By CHEN JIA | China Daily | Updated: 2020-10-19 10:21

Xiao Fumin and his wife dry peppers in front of his house in Jinggangshan, Jiangxi province, in September. [Photo by Yu Bo/For China Daily]

"One way is to integrate funding resources from some non-urgent projects and instead inject that money into areas that need it the most, in order to lift people out of poverty and improve their livelihoods," said Zhao Yang, an official from the agriculture and rural development department of the Ministry of Finance.

The allocation of special government funds to support the poverty-alleviation campaign continued to rise from 2016 through this year, with an average annual increase of 20 billion yuan over five consecutive years, with focus on education, medical and healthcare, housing and transportation sectors, Zhao said.

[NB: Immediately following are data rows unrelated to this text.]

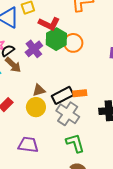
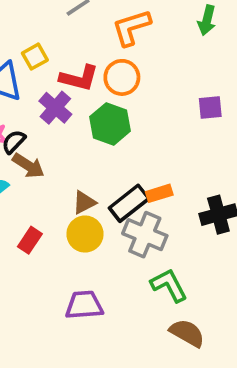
green hexagon: (56, 39) -> (110, 124), moved
orange circle: (73, 43) -> (122, 77), moved
purple cross: (34, 49) -> (55, 108), moved

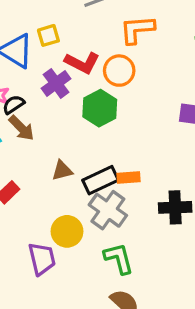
yellow circle: (85, 234) -> (67, 231), moved
purple trapezoid: (84, 305) -> (42, 259), turned 68

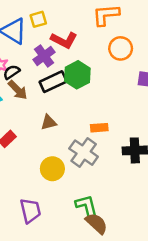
orange circle: (119, 71) -> (121, 48), moved
black rectangle: (101, 180) -> (53, 82), moved
green L-shape: (119, 258) -> (87, 206), moved
purple trapezoid: (42, 259) -> (30, 211), moved

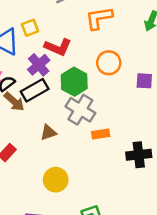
orange circle: (121, 48) -> (109, 63), moved
black rectangle: (53, 82) -> (35, 90), moved
gray cross: (84, 153) -> (80, 110), moved

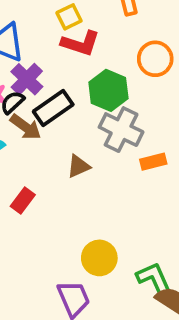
yellow square: (30, 28) -> (69, 17), moved
purple cross: (39, 65) -> (27, 79), moved
yellow circle: (56, 180) -> (99, 258), moved

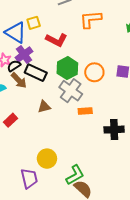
yellow square: (69, 17) -> (34, 23), moved
orange circle: (155, 59) -> (94, 72), moved
black rectangle: (53, 108) -> (36, 73), turned 50
green L-shape: (154, 279) -> (75, 175), turned 75

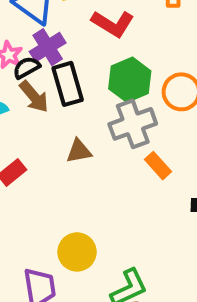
black rectangle: (36, 73) -> (68, 84), turned 45
gray cross: (71, 91) -> (133, 124), turned 30
orange rectangle: (85, 111) -> (158, 166), turned 48

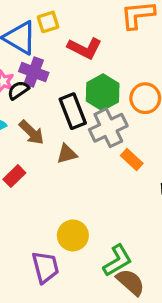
purple cross: (48, 47) -> (34, 72), turned -32
black rectangle: (68, 84) -> (73, 111), moved
brown arrow: (34, 97) -> (32, 132), moved

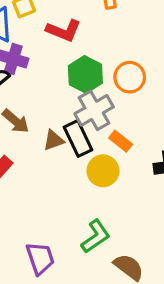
black rectangle: (73, 111) -> (78, 138), moved
yellow circle: (73, 235) -> (103, 171), moved
green L-shape: (117, 261) -> (96, 236), moved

Other measures introduced by the central government were tax and fee cuts to support the antipoverty push, especially since 2018, the guidance for financial institutions to issue poverty-alleviation loans through lower interest rates, and pilot projects of insurance for agricultural products.

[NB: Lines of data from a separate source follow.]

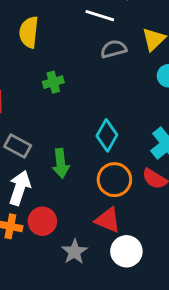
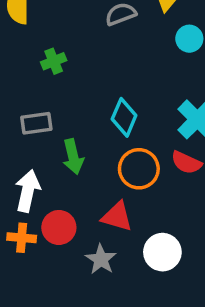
gray rectangle: (18, 146) -> (36, 123), moved, turned -30
red triangle: (108, 220) -> (117, 217), moved

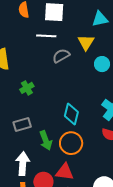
orange circle: (139, 169) -> (71, 143), moved
red triangle: (117, 217) -> (65, 172), moved

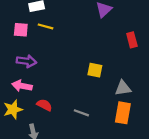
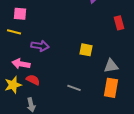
yellow line: (46, 26) -> (14, 32), moved
purple arrow: (26, 61) -> (40, 46), moved
red semicircle: (44, 105) -> (33, 80), moved

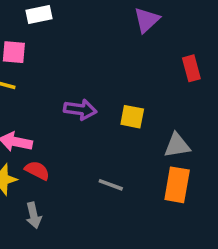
purple arrow: (40, 46) -> (80, 110), moved

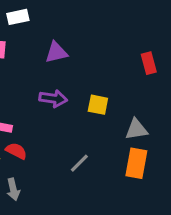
purple triangle: (147, 20) -> (56, 52), moved, turned 30
gray line: (111, 185) -> (79, 163), turned -65

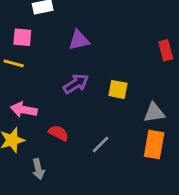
purple arrow: (53, 99) -> (76, 84), turned -40
red semicircle: (16, 151) -> (59, 133), moved

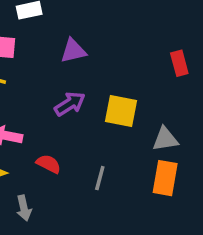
yellow square: (118, 89) -> (121, 111), size x1.4
gray line: (101, 144) -> (100, 178), turned -30

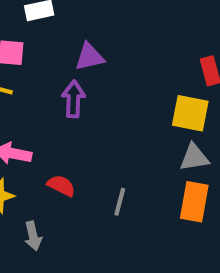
purple arrow: (70, 104) -> (73, 99), moved, turned -56
yellow square: (121, 111) -> (190, 113), moved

Jinggangshan is one of the cities, and Jiangxi one of the provinces, that first implemented the innovative fund-integration measure. The province has been at the forefront of poverty alleviation and became a "lab" of sorts for the country's poverty-eradication campaign.

Since 2016, the provincial government allocated 39.28 billion yuan toward the campaign, said Wang Bin, head of the provincial finance department.

By May 17, 780 counties in China made progress so that they no longer needed to be labeled "poverty-stricken". Only 52 counties in seven provinces remain in the "red "zone, according to data from the State Council Leading Group Office of Poverty Alleviation and Development.

From 2016 till now, the central and provincial governments have injected 29.04 billion yuan of special funds into poverty-alleviation programs in Jiangxi province, according to the local government's finance department.

Across the country, the Ministry of Finance had delivered a full-year quota of 146.1 billion yuan by the end of June, to ensure the poverty-alleviation target is met much earlier than expected, the ministry announced on its website.

"Ensuring sufficient funds for the anti-poverty campaign is always one of the priorities while making the annual fiscal budget. It is especially important for this year," Wang said.

The central government warned in September that some hitherto poverty-ridden areas that were hard hit by this year's floods and COVID-19 should not be allowed to slip back into indigence.

The warning followed data that the regional natural disaster and the global public health crisis had led to a year-on-year contraction of 1.6 percent in China's first-half GDP growth rate.

A World Bank report forecast that East Asia and the Pacific region would see national economies contract due to COVID-19, which is expected to increase the number of people living in poverty by 38 million this year, including 33 million who would have otherwise escaped poverty, and another 5 million who would be pushed back into poverty (using a poverty line of $5.50 in income per day).

Poverty "in China is projected to decline" given the government's strong supportive policies, the World Bank report said.

To prevent an increase in the number of newly impoverished households due to floods or disease, poor people in the affected areas were entitled to receive some payments from the local governments.

These included the minimum livelihood guarantee, said Zou Zheng, head of the finance bureau of Jinggangshan city.

The home of Xiao in Bashang village near Jinggangshan still sports the red card although he no longer belongs to the "poverty group". The red card helps maintain the records and is useful in tracking households for a national database on the poverty alleviation process. Such data help evaluate the risk of people such as Xiao becoming impoverished again.

The elimination of "extreme poverty" and becoming a "moderately prosperous society"-xiaokang shehui in Chinese-have been set as the twin goals to be achieved in time for the 100th anniversary of the founding of the Party next July. "Mission accomplished "could well be the theme of 2021, never mind the annus horribilis of 2020.